[Dataset entries]
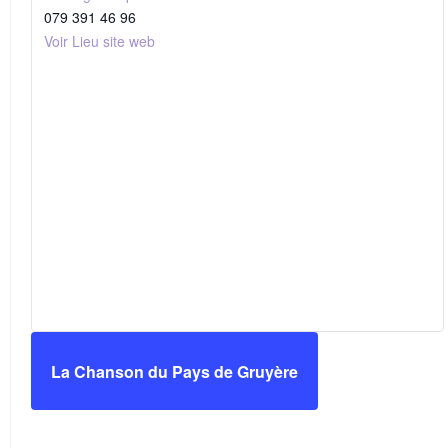
079 391 46 96
Voir Lieu site web
La Chanson du Pays de Gruyère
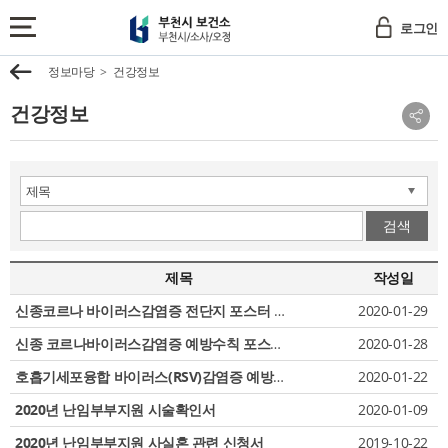
부
로그인
천
전
시
체
이
정보마당
건강정보
보
메
전
건
뉴
건강정보
소
보
소
기
부
셜
천
네
시
트
/
워
크
검색
소
공
사
유
/
제목
작성일
보
오
기
신종코르나 바이러스감염증 전단지 포스터 시안
2020-01-29
정
신종 코르나바이러스감염증 예방수칙 포스터 (국문,중문,영문)
2020-01-28
호흡기세포융합 바이러스(RSV)감염증 예방수칙 포스터(산후조리원용 포
2020-01-22
2020년 난임부부지원 시술확인서
2020-01-09
2020년 난임부부지원 사실혼 관련 신청서
2019-10-22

[Problem details]:
Retype, exactly as written, each line from the one that has "2020년 난임부부지원 시술확인서" to the bottom of the entries above, and include both of those lines.

[Exercise answer]:
2020년 난임부부지원 시술확인서
2020-01-09
2020년 난임부부지원 사실혼 관련 신청서
2019-10-22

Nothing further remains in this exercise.